Russian scientists report new AI algorithm for identification of MRI scanner malfunctions

Researchers from the Center for Diagnostics and Telemedicine and mathematicians from Moscow State University have developed a new method for quality control of scanners. This will provide timely detection of MRI scanner malfunctions automatically. The report on the topic “MRI Quality Control Algorithm Based on Image Analysis Using Convolutional and Recurrent Neural Networks” were presented at the “IEEE 35th International Symposium on Computer Based Medical Systems”.
Today, Moscow radiologists use artificial algorithms in their routine practice. However, imaging diagnostics are developing and becoming more efficient. To automate the identification of machine service problems, scientists present a method for monitoring MRI, using clinical images and trained AI-based solutions developed at Moscow State University. This will allow faster identification of malfunctioning MRI scanner and reduce downtime and repair costs. The system still requires extra training and testing, but the results indicate the feasibility of implementation. In the future, such an approach could improve the quality of diagnostics in the capital.
Magnetic resonance imaging is a high precision, 3D imaging diagnostics of internal organs without harmful ionizing radiation. A new quality control method for scanners has been developed to avoid breakdowns and downtime. It is based on machine learning technology. Setting up AI requires sampling of MRI images from various scanners with an accurate quality control result. The algorithm is trained to distinguish between images from working and faulty devices. An experimental evaluation based on the data showed the advantage of the developed method over analogues in terms of accuracy.
This technology has a number of advantages. Firstly, it saves time of a radiographer, who needs to manually assess the quality of the scanner. This procedure requires special training and time. Quality control of the equipment should be carried out daily, at least weekly. Automatic image quality control can be performed 24/7. The analysis of one 3D-image takes less than a second, so after the analysis the system will immediately flag “suspicious” images. Staff will be able to analyze the information received and, if necessary, call a technical team.

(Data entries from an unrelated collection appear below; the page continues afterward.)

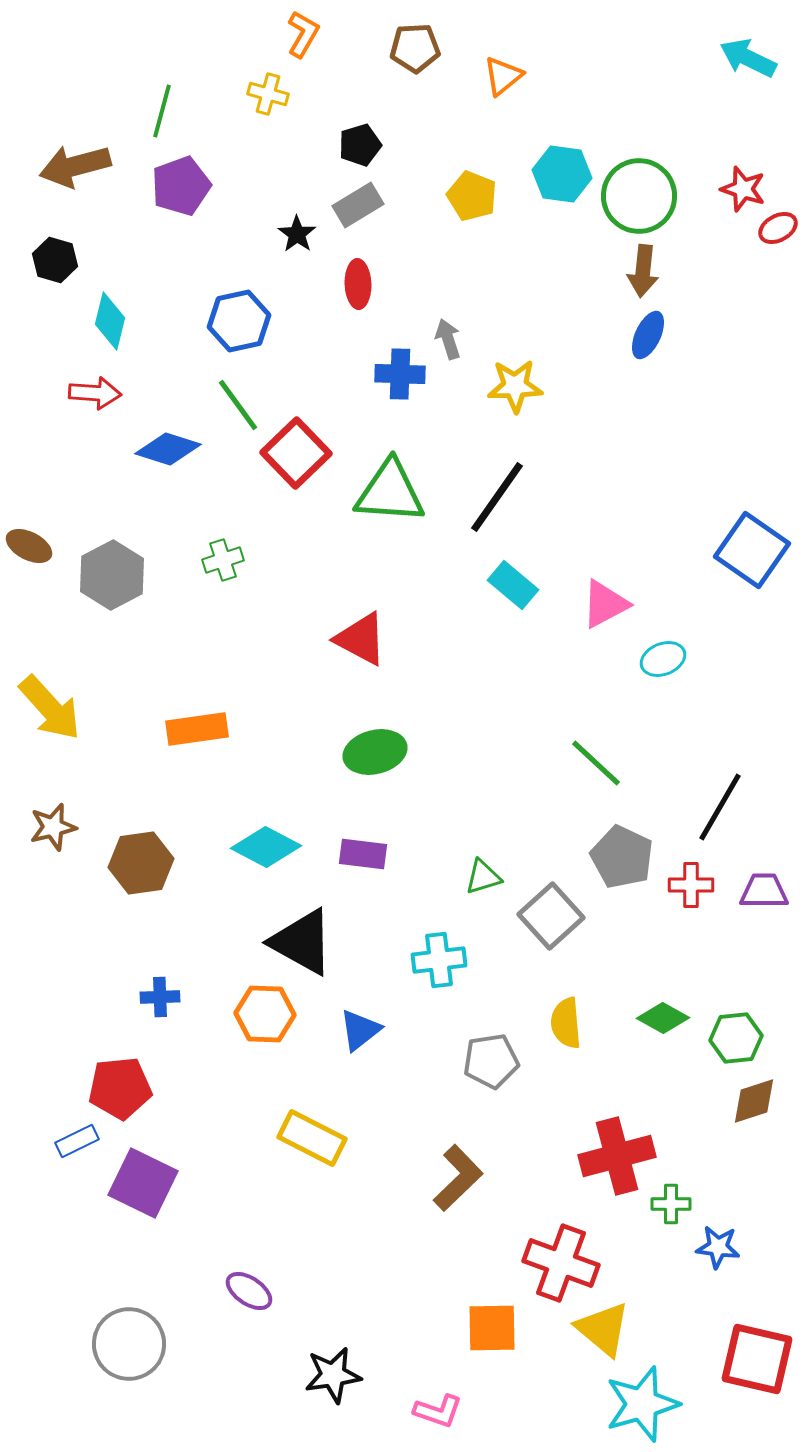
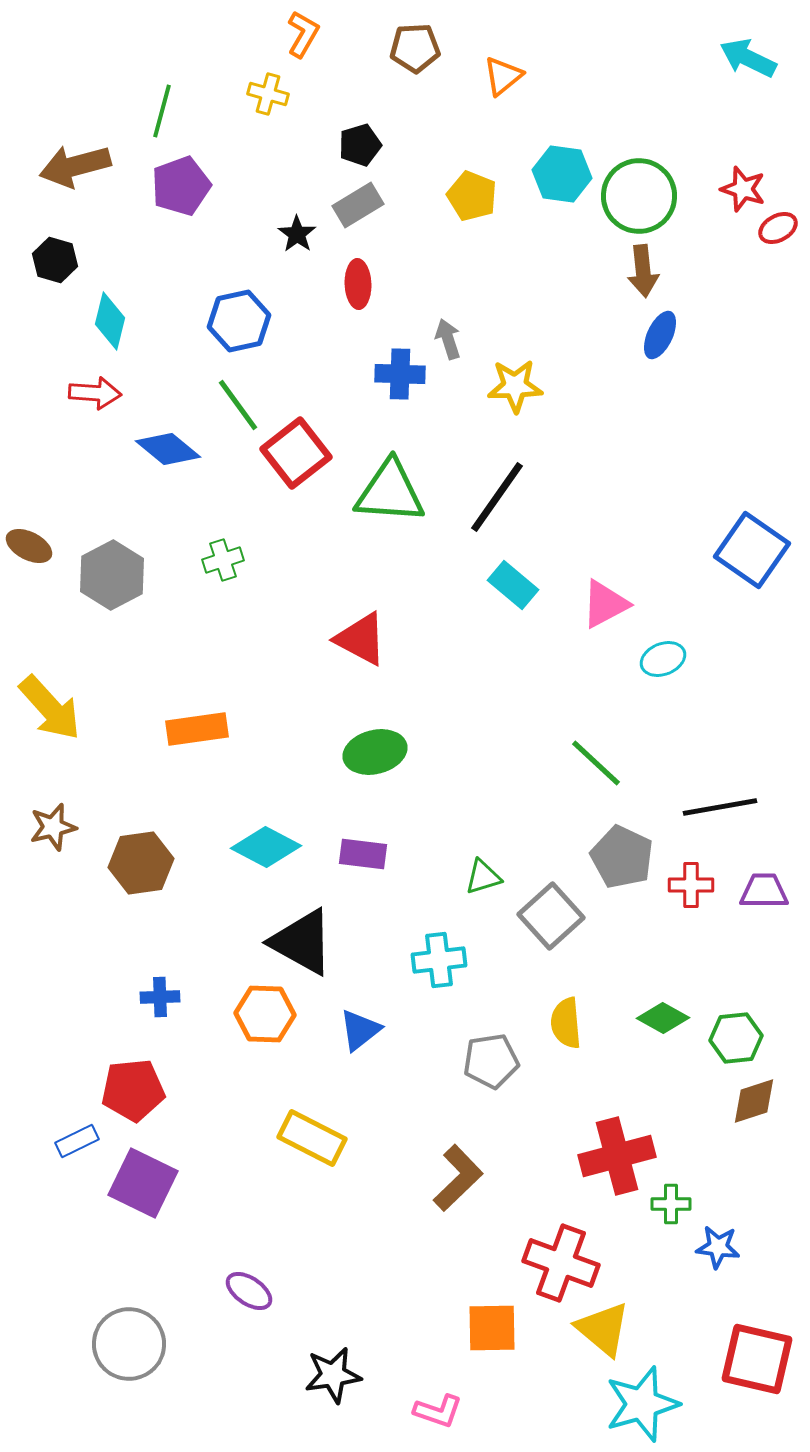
brown arrow at (643, 271): rotated 12 degrees counterclockwise
blue ellipse at (648, 335): moved 12 px right
blue diamond at (168, 449): rotated 22 degrees clockwise
red square at (296, 453): rotated 6 degrees clockwise
black line at (720, 807): rotated 50 degrees clockwise
red pentagon at (120, 1088): moved 13 px right, 2 px down
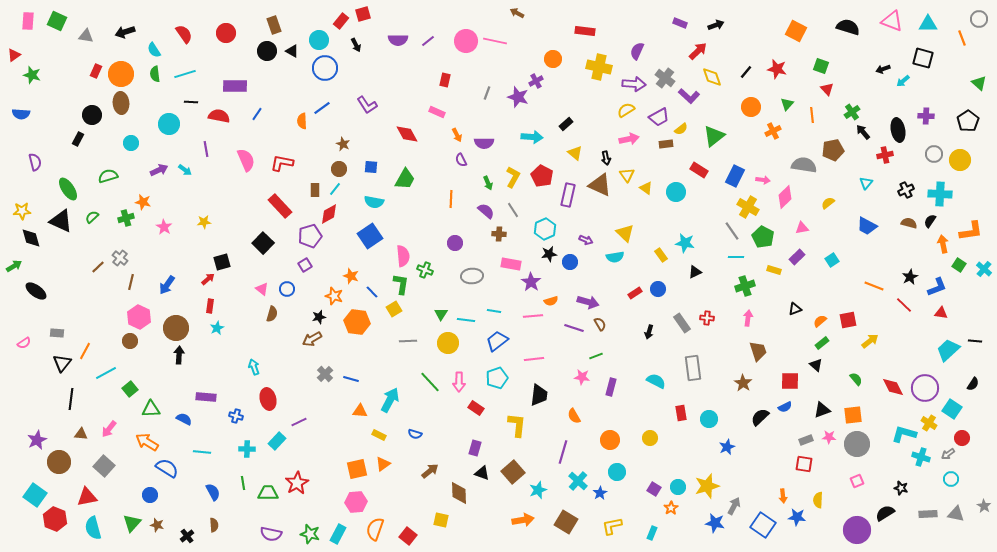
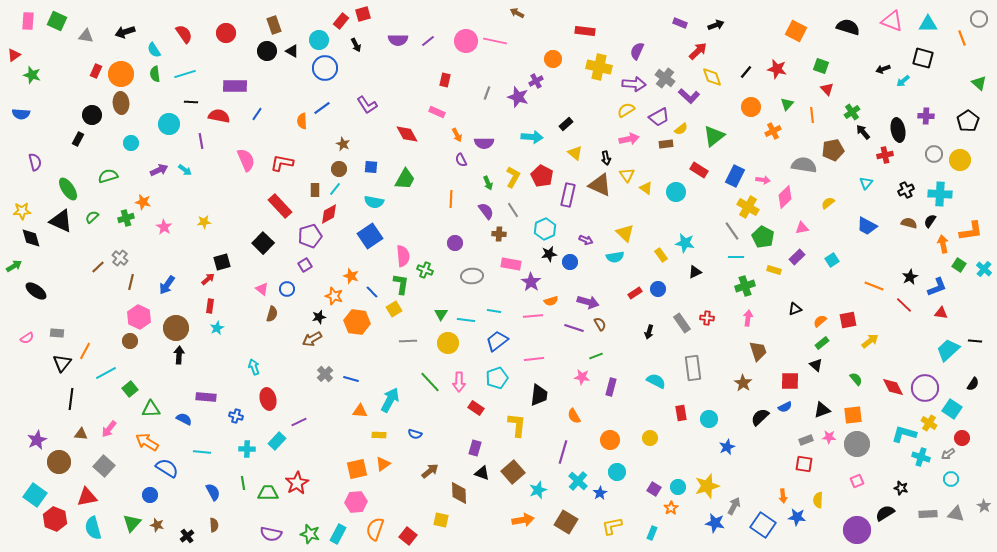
purple line at (206, 149): moved 5 px left, 8 px up
purple semicircle at (486, 211): rotated 12 degrees clockwise
pink semicircle at (24, 343): moved 3 px right, 5 px up
yellow rectangle at (379, 435): rotated 24 degrees counterclockwise
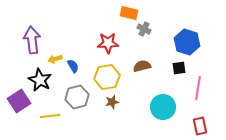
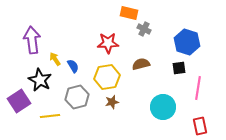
yellow arrow: rotated 72 degrees clockwise
brown semicircle: moved 1 px left, 2 px up
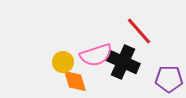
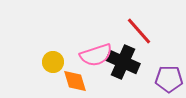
yellow circle: moved 10 px left
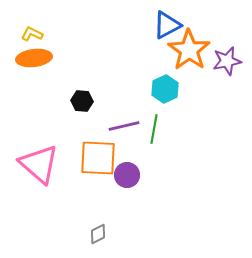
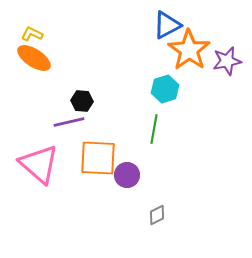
orange ellipse: rotated 40 degrees clockwise
cyan hexagon: rotated 8 degrees clockwise
purple line: moved 55 px left, 4 px up
gray diamond: moved 59 px right, 19 px up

The Center for Diagnostics and Telemedicine also provides guidelines for designing MRI suites, methodological and information recommendations, as well as training.

Briefly on the Diagnostics and Telemedicine Center: Diagnostics and Telemedicine Center was established in 1996. It is a top scientific and telemedicine organization under the Moscow Health Department. It specializes in AI implementation in medicine, researches radiation diagnostics, manages departments in medical organizations, including the telemedicine approach.